These were, and are, the symptoms and history of the short flu-like illness that I am now recovering from.
I attempted to go to sleep at around 11:00pm last night. I woke, what seemed to be hours later, convinced the alarm was about to go off and that I would have to get up for work. I could hear Andy moving about - he was obviously getting ready for work too. I looked at the time. It wasn't even midnight. Andy wasn't getting ready for work. He was probably still drinking the cup of tea he had made when I last saw him. It felt like hours and hours had passed, but it was only three quarters of an hour later. I went back to sleep.

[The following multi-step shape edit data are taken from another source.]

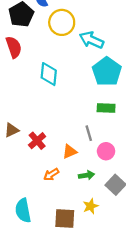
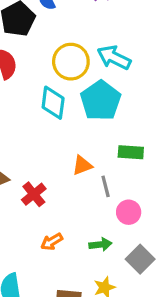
yellow circle: (62, 22) -> (71, 62), moved
cyan pentagon: (107, 72) -> (101, 101), moved
orange triangle: (70, 152) -> (82, 165), moved

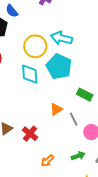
green rectangle: (131, 152) -> (85, 95), turned 35

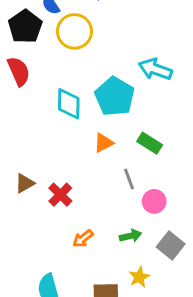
cyan arrow: (61, 38) -> (155, 69), moved
yellow circle: (35, 46) -> (74, 31), moved
orange triangle: (56, 109) -> (104, 143), moved

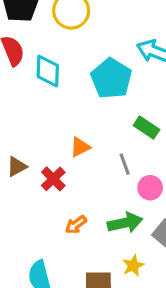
cyan diamond: (69, 104) -> (48, 71), moved
orange triangle: (104, 143) -> (80, 147), moved
green arrow: (131, 236) -> (125, 223), size x1.5

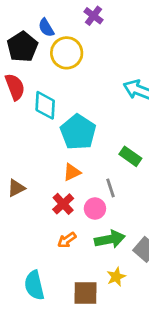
cyan pentagon: (111, 79) -> (78, 132), moved
red cross: (53, 179) -> (63, 204), moved
pink circle: (150, 188) -> (95, 209), moved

I say 'sleep' but what followed had very little in common with sleep and a great deal to do with fever. My body was in a way that is indescribably and incredibly uncomfortable. I was freezing cold and tropically hot at the same time. There was a headache that seemed to affect my skull rather than the brain it encased. Each time I cough a wave of nauseous pain would rip through me. What most marked out the night though and almost always marks out a period of 'true' illness for me were the feverish visions. The visions started off as a repeated geometric shape that looked a little like a post against a grey sky. This was accompanied by a kind of impossible theorem centred around being in two places at the same time. I'm not even going to attempt to describe it. The kind of thing that can only ever make sense when your ill. There were other feverish images connected to this; pixels on the internet, a strange ritual connected to the internet (something called a 'minute'?). After a while these feverish images settled into some kind of narrative featuring characters from 'The Big Bang Theory' TV show. Leonard, one of said characters, was stressed about something he had to do. This Big Bang Theory delirium made my body feel incredibly uncomfortable. These feverish visions were not dreams - or did not feel like dreams - as I remember being awake - but more like extended involuntary daydreams.
Morning came.
As I lay in bed I was still unsure as to whether I would call in sick that day. This was decided when I had to go to the newsagents to get credit for my phone and I realised I was shivering again, and my body was wracked with a sense of freezing exhaustion, an almost cellular desolation. The man in the newsagents looked unreal. The newsagents looked unreal. I idly wondered if I was about to feint, as things started to get very blurry at the edges.
I called in sick and slept for the day. I feel much better now. Nearly anyway. I still have that exhausting headache, but I have stopped shivering now anyway.